The story is a New Jersey legend. It’s also probably fiction, according to journalist Fred Rossi of Scotch Plains, who tells the tale in his new book, “Jersey Stories: Stories you may not have heard about people and events in New Jersey history.”
“There were a few surprising things I learned about the Jersey tomato, and tomatoes in general, when researching the chapter on the legend of Robert Gibbon Johnson,” said Rossi. “First was that the story was not really true but was kept alive for more than a century after he was said to have shown that tomatoes were safe to eat. I also was not aware that the U.S. Supreme Court had weighed in more than a hundred years ago on the question of whether the tomato is a fruit or a vegetable. And I also discovered what sets the Jersey tomato apart from other tomatoes.”
As for the belief that a tomato could kill you — it wasn’t quite so popular as legend would have it.
“Yes, tomatoes were widely believed to be poisonous or an aphrodisiac until the early 1800s, but that belief was not universal,” said Rossi. “There were stories that some of the Founding Fathers had tomatoes in their gardens and I’m sure the Native Americans also partook.”
Rossi doesn’t actually care for tomatoes, but he grows them anyway.
“I’ve been a gardener since I was in high school, and I usually grow herbs, string beans, beets, peas, cucumbers and, of course, tomatoes,” Rossi said. “While I don't eat tomatoes, I do enjoy growing them just to see how big I can get the plants and how nice a crop I can get that I then give away or use to make sauces.”

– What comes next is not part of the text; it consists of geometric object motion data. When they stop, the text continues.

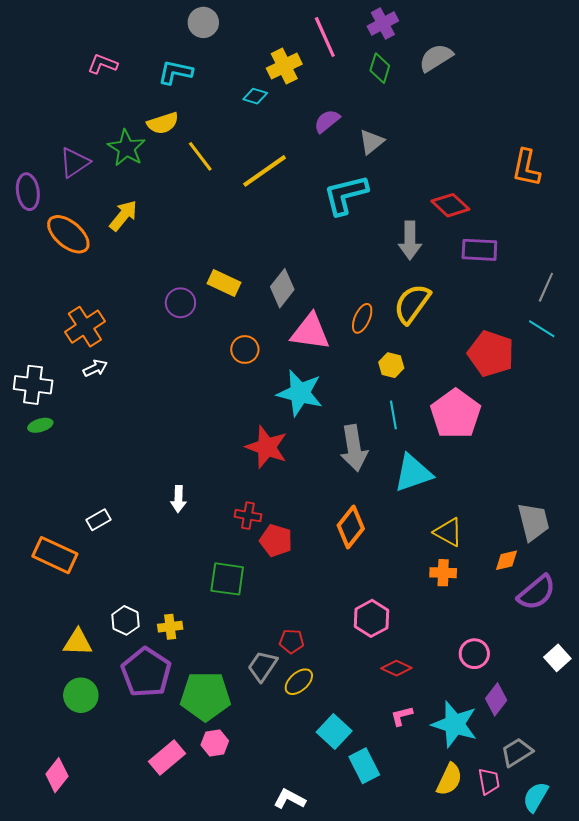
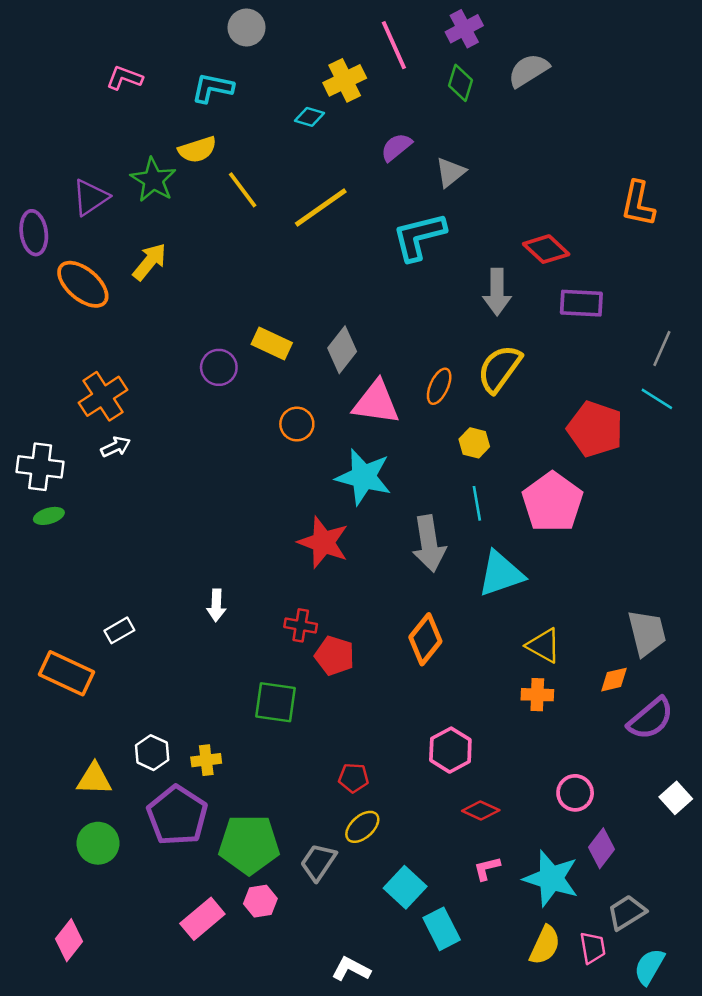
gray trapezoid: (262, 666) -> (318, 862), moved

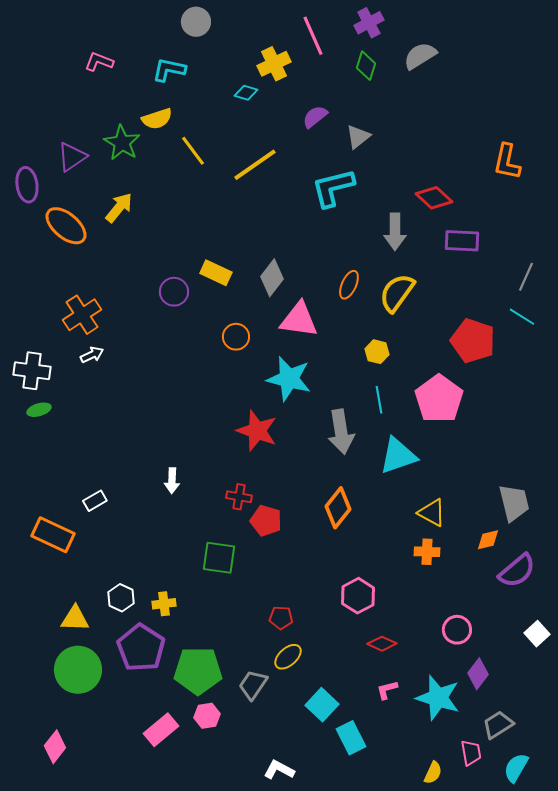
orange ellipse: (439, 386) -> (349, 285), moved
green circle: (98, 843) -> (78, 670), size x1.4
yellow semicircle: (545, 945) -> (433, 773), moved, size x0.7

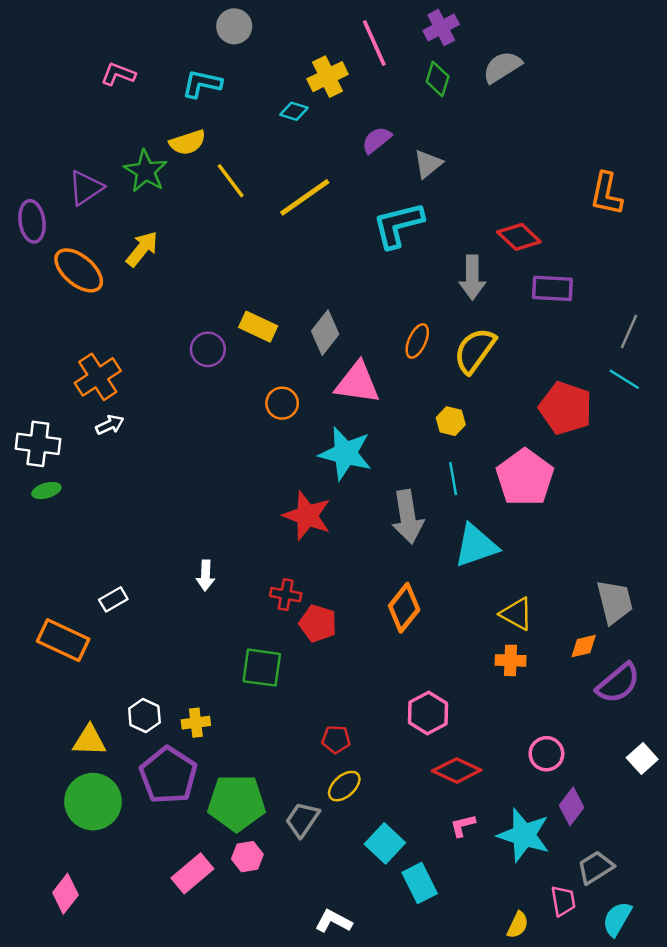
red diamond: (382, 644) -> (457, 770), size x1.4

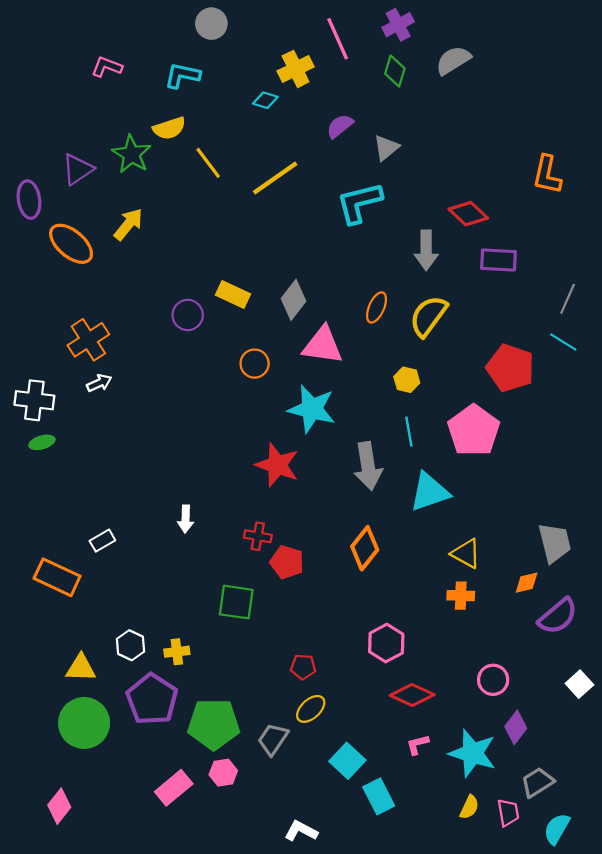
yellow semicircle: (518, 925) -> (469, 807), moved

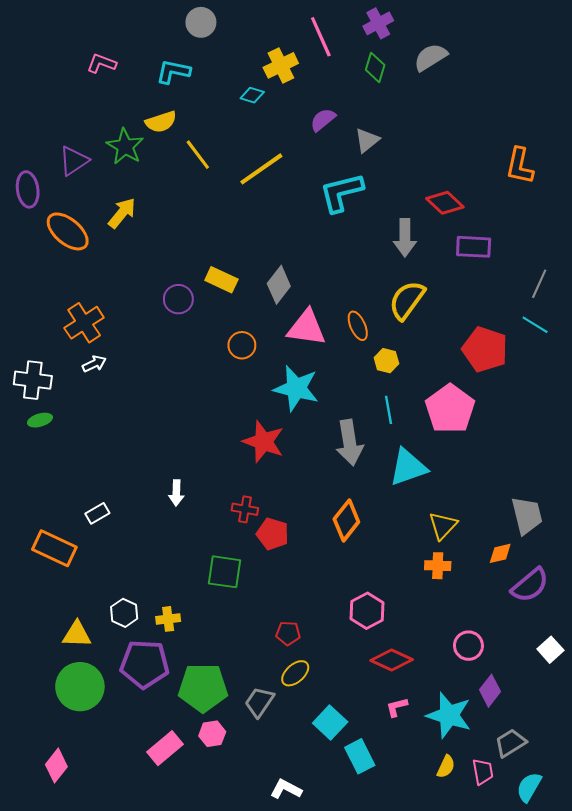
orange ellipse: (377, 307) -> (358, 326), moved, turned -48
yellow triangle: (466, 554) -> (443, 526), turned 44
purple pentagon: (152, 699) -> (145, 664), turned -30

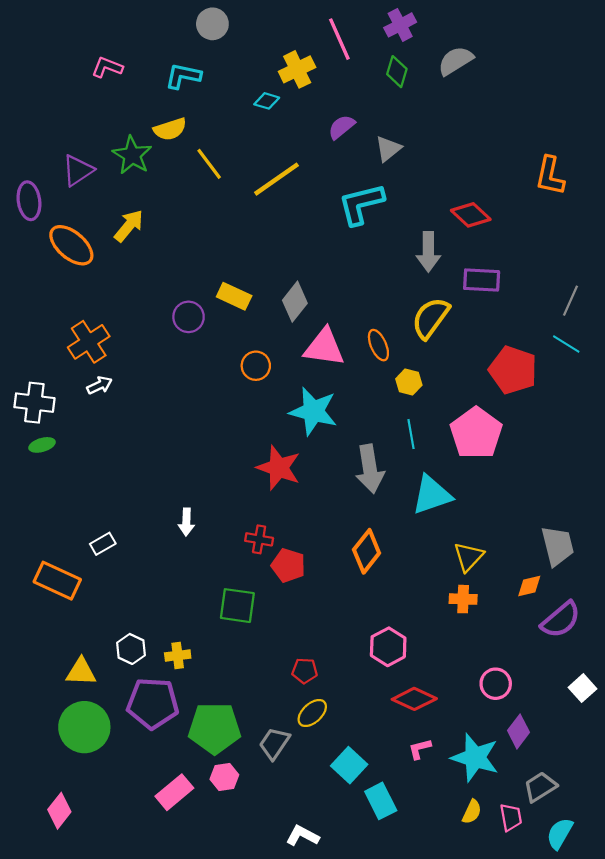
purple rectangle: (474, 247) -> (482, 280), moved

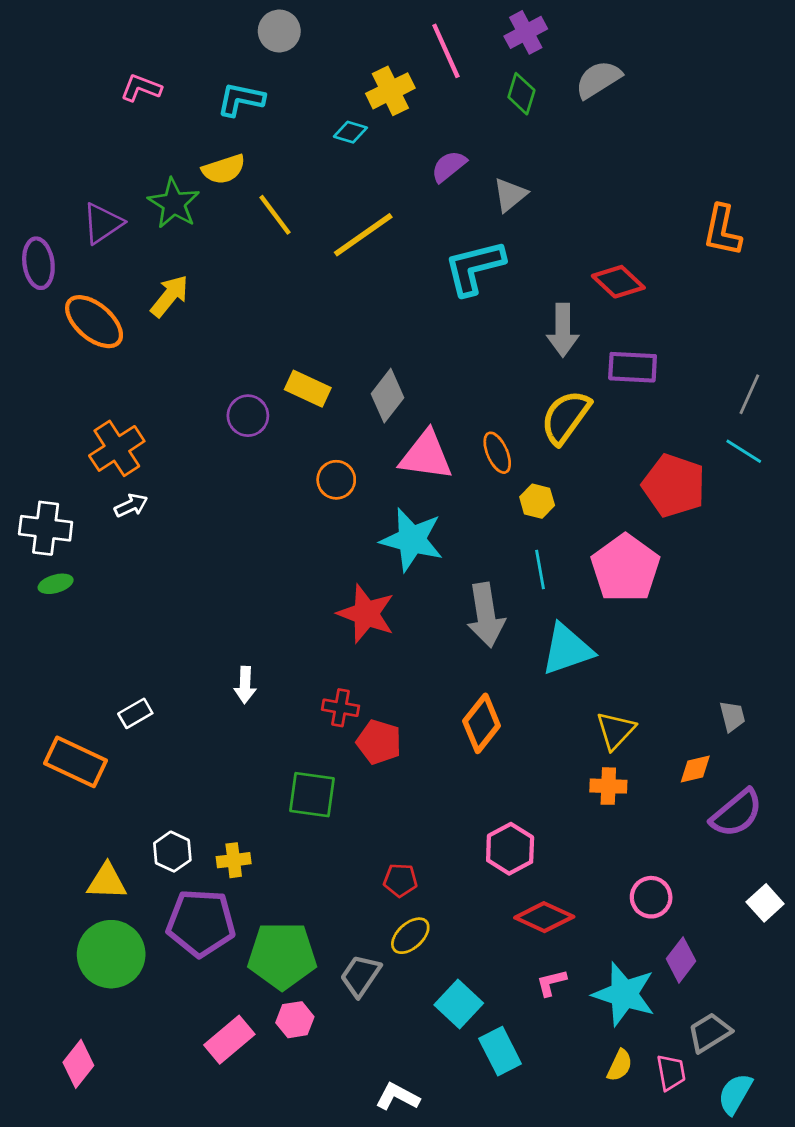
gray trapezoid: (558, 546) -> (732, 716), size x0.6

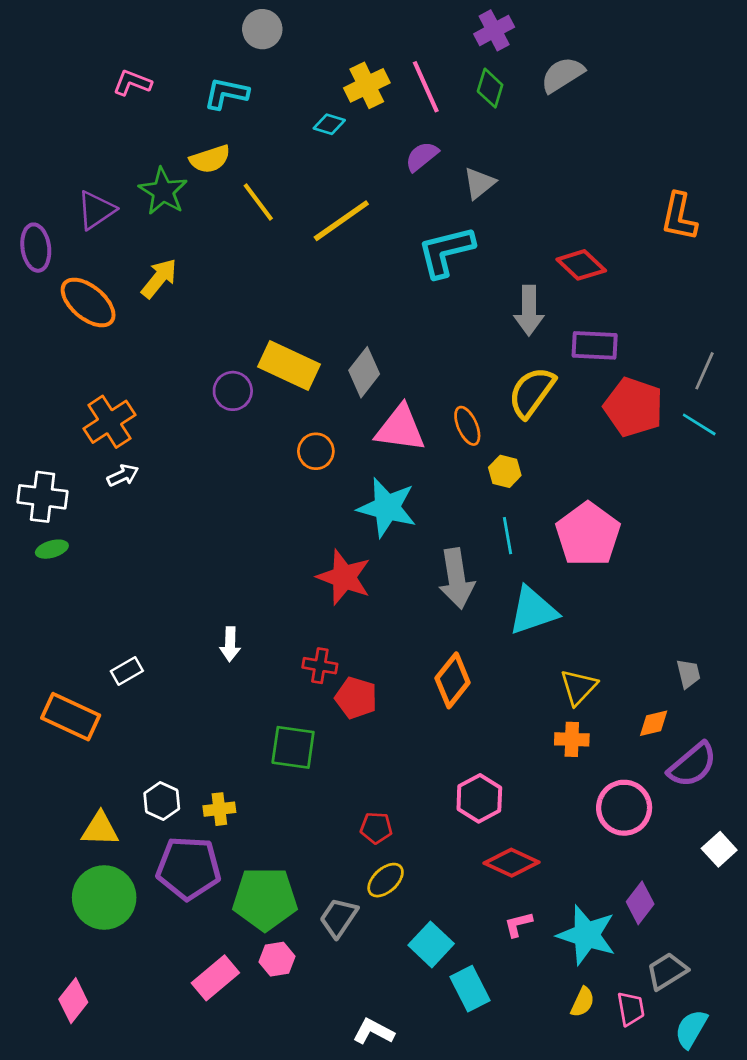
pink line: (446, 51) -> (426, 87), moved
yellow rectangle: (308, 389) -> (289, 365), size x1.4
red pentagon: (674, 485) -> (633, 407), moved
pink circle: (651, 897) -> (624, 808), moved, size x1.4

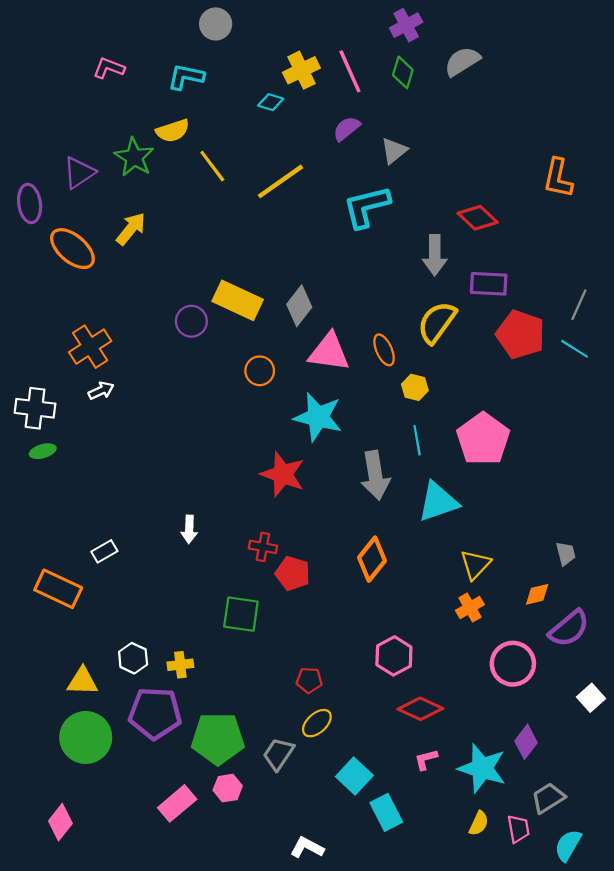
orange cross: (572, 739) -> (470, 608), turned -32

“Jersey Stories” dives into some other great bits of Garden State history, including the surprisingly normal childhood of Addams Family creator Charles Addams in Westfield; Mundy Peterson, a Perth Amboy resident who was the first African-American to cast a legal vote in the U.S.; what it was like to be Albert Einstein’s neighbor in Princeton; and how teenage Bruce Springsteen got his high school band into a Bricktown recording studio.